Bundesbeauftragte lobt Urteil gegen Benachteiligung bei Wohnungssuche

Als „Meilenstein im Antidiskriminierungsrecht in Deutschland“ hat die Bundesbeauftragte für Antidiskriminierung, Ferda Ataman, ein Urteil des Bundesgerichtshofs (BGH) bezeichnet, das Menschen mit ausländisch klingendem Namen vor Benachteiligung bei der Wohnungssuche schützt. „Ab heute wissen Betroffene, dass sie sich wehren können, wenn sie diskriminiert werden auf dem Wohnungsmarkt und dass es nicht okay ist, dass Martin es leichter hat bei der Wohnungssuche als Malik“, sagte Ataman am Donnerstag dem WDR-Radio in Köln.
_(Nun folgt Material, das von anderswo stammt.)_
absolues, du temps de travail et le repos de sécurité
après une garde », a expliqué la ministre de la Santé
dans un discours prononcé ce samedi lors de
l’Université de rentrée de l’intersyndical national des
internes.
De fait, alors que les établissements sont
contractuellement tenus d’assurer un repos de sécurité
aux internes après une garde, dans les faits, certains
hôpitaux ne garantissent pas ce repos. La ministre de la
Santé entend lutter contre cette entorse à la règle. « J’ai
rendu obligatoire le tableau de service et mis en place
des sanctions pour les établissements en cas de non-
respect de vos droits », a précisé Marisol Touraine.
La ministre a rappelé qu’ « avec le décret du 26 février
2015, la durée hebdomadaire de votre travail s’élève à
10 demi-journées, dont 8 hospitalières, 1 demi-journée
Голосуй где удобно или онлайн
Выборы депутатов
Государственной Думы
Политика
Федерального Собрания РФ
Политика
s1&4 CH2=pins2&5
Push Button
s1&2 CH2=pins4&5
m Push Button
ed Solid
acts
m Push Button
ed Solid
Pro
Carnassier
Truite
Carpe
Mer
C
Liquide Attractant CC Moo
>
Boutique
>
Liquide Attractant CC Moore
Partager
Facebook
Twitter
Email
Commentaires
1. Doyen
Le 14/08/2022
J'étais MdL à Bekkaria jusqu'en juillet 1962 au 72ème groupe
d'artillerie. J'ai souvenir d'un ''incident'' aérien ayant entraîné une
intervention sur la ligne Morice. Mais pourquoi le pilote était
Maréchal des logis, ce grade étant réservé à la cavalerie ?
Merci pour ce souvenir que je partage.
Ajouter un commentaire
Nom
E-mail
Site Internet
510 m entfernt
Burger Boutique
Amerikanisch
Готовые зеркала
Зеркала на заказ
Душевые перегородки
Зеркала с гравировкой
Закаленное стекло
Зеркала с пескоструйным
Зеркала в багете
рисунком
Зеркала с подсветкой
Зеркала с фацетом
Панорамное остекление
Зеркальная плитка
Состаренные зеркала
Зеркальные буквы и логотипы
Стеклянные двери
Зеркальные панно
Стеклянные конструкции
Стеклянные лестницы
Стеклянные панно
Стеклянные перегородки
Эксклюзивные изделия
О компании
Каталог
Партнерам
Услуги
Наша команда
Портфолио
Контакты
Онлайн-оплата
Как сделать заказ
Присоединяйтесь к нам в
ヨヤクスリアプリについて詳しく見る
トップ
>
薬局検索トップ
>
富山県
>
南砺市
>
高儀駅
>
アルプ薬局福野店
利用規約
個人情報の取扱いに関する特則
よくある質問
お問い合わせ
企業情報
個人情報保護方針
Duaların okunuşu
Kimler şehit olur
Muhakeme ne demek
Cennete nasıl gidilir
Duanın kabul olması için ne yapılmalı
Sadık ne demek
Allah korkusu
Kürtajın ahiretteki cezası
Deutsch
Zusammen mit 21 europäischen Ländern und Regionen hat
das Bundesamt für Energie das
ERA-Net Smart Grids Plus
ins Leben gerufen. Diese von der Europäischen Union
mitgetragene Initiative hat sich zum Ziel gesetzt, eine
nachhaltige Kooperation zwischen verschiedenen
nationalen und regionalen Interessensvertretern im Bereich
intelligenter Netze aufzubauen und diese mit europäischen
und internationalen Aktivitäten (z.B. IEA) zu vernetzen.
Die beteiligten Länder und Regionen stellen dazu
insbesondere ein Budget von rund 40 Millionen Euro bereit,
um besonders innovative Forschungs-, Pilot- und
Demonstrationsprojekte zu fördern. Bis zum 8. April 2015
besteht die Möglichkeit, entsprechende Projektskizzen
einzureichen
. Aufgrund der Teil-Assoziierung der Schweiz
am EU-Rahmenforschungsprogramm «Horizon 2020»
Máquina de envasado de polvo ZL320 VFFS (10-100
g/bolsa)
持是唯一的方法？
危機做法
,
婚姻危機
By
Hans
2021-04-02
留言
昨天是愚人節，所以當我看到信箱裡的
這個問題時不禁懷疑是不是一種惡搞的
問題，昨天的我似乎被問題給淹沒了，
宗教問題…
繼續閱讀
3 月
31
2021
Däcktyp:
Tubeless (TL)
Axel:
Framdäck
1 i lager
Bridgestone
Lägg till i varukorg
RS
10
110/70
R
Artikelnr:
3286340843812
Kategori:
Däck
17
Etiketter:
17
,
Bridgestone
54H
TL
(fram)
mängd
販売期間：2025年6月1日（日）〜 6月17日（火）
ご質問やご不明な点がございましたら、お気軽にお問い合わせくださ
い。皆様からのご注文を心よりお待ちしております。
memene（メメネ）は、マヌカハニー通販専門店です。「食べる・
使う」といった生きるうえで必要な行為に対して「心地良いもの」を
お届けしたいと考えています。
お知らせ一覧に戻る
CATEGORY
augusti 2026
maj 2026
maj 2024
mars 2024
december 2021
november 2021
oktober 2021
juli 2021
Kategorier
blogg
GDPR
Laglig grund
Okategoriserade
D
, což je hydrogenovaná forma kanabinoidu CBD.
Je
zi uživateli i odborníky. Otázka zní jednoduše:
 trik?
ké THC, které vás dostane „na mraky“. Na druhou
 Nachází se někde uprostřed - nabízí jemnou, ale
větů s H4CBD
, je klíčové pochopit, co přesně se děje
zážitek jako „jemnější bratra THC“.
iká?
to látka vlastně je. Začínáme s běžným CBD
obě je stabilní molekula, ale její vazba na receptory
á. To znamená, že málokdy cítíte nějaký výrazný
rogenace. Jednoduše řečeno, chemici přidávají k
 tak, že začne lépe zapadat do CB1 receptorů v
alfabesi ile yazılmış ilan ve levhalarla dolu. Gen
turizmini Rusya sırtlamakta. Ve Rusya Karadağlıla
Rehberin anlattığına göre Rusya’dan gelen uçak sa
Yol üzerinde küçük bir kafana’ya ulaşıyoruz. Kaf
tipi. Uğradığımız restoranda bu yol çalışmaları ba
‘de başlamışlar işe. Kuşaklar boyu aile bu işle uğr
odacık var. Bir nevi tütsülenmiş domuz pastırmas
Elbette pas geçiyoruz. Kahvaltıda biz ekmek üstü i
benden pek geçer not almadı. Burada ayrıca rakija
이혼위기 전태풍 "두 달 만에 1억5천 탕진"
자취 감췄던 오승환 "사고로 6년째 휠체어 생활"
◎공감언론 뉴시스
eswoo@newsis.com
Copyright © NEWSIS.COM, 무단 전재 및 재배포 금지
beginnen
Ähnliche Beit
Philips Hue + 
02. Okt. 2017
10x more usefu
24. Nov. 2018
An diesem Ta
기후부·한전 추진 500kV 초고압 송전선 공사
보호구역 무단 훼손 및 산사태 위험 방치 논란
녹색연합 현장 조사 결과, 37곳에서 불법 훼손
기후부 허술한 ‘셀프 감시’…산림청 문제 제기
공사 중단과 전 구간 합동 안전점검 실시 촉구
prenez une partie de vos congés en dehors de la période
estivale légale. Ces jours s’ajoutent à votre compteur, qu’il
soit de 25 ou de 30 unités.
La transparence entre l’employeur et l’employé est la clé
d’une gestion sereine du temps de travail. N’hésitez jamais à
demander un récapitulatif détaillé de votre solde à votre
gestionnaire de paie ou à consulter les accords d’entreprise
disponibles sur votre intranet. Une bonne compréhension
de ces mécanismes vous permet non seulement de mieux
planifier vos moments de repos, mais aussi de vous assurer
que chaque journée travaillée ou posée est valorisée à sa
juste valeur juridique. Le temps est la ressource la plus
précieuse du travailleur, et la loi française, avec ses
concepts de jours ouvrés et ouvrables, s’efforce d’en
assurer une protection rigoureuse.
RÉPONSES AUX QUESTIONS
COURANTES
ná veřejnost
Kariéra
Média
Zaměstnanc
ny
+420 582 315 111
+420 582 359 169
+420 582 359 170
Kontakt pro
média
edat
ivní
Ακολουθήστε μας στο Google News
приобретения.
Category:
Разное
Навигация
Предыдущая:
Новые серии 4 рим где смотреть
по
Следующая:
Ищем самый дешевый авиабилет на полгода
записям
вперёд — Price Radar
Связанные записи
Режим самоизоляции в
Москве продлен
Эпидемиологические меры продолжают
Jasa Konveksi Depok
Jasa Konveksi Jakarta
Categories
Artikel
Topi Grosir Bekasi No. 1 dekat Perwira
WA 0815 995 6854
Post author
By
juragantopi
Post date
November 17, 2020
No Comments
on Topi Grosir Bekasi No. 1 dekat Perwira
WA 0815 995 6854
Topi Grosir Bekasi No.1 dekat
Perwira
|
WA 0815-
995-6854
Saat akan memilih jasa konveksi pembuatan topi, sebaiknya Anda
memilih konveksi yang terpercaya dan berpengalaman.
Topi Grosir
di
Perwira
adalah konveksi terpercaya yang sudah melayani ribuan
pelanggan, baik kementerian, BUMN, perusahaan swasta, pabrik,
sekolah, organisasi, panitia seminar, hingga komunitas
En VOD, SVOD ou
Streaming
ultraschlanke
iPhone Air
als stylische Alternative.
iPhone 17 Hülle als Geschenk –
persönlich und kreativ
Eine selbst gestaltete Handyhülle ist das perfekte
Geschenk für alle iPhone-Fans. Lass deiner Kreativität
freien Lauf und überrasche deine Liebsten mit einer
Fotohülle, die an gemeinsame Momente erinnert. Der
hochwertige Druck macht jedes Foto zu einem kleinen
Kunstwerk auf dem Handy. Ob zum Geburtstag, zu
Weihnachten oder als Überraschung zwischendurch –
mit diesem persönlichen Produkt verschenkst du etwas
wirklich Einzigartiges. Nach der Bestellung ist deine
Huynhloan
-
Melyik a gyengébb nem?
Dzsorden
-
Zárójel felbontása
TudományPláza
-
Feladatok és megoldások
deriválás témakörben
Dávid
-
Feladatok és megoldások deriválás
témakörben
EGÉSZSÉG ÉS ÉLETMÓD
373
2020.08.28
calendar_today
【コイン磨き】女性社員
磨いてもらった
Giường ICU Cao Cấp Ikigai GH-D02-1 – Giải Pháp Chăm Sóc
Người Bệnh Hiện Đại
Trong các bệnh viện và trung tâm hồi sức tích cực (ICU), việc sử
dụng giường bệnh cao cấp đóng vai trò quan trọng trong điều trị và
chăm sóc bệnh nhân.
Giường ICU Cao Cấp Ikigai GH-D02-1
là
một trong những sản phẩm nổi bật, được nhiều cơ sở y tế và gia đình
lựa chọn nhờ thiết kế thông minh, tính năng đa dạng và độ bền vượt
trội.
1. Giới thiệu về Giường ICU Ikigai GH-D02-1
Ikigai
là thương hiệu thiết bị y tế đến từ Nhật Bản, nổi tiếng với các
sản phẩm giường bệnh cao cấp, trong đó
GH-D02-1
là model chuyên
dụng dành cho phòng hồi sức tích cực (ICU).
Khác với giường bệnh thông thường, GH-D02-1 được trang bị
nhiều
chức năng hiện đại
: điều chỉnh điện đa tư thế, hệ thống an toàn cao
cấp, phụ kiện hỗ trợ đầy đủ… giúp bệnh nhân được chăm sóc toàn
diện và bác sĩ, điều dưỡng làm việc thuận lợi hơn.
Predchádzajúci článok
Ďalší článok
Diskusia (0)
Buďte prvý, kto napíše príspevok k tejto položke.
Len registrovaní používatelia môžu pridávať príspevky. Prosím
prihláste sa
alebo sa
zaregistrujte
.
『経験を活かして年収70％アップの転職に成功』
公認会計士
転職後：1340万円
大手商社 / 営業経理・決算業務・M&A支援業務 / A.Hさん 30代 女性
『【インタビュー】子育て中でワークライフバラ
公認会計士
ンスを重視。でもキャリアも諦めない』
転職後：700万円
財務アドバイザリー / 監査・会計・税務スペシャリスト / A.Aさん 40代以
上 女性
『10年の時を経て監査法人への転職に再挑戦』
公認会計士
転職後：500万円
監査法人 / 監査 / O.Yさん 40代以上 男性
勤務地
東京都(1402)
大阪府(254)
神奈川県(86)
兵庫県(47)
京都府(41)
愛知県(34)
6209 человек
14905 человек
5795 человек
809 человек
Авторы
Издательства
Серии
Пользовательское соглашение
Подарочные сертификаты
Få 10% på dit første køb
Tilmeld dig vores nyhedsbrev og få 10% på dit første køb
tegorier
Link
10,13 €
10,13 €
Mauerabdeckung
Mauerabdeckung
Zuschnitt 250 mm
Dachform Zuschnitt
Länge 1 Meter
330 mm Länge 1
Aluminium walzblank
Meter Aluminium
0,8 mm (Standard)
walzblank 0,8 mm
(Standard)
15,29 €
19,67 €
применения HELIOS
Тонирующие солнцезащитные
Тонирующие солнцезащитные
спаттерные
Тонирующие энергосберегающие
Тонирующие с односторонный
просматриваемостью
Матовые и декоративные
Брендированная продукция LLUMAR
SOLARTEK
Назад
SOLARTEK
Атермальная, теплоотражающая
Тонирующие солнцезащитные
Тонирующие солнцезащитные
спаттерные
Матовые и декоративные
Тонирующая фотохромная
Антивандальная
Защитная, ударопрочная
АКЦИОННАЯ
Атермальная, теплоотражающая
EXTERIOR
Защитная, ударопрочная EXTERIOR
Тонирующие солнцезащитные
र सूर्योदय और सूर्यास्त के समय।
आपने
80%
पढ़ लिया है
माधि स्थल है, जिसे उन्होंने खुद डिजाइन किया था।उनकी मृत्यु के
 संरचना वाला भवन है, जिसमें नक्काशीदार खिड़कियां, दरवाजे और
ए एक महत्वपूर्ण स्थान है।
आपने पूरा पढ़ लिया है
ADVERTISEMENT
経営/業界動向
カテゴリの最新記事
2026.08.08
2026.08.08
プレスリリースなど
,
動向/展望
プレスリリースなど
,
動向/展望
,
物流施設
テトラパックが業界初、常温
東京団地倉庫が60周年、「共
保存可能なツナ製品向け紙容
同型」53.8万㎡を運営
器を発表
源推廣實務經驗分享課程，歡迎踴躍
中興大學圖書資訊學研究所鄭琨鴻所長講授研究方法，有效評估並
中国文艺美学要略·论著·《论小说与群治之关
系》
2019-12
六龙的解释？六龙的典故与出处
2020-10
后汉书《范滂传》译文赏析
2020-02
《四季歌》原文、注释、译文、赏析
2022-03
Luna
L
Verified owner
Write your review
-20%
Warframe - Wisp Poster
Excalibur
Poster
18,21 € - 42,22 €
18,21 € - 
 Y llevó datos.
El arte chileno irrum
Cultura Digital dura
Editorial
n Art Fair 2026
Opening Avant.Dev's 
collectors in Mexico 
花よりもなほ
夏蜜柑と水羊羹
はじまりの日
Der BGH hatte zuvor entschieden, dass Immobilienmakler eine Wohnungssuchende nicht wegen ihres ausländisch klingenden Namens ablehnen dürfen. Kommt eine Mietinteressentin aufgrund ihres Namens nicht in die Auswahl der infrage kommenden Mieter, stelle dies eine entschädigungspflichtige Diskriminierung aus ethnischen Gründen dar, erklärte der BGH in Karlsruhe (AZ: I ZR 129/25).

Die Klägerin hatte sich im November 2022 mehrfach über ein Internetformular bei einem Makler um Besichtigungstermine für ausgeschriebene Mietwohnungen beworben. Dabei gab sie jedes Mal ihren pakistanischen Vor- und Nachnamen an. Jedes Mal erhielt sie eine Absage. Als sie Anfragen mit identischen Angaben zu Einkommen, Berufstätigkeit und Haushaltsgröße unter den Namen „Schneider“, „Schmidt“ und „Spieß“ stellte, erhielt sie dagegen ein Angebot zum Besichtigungstermin.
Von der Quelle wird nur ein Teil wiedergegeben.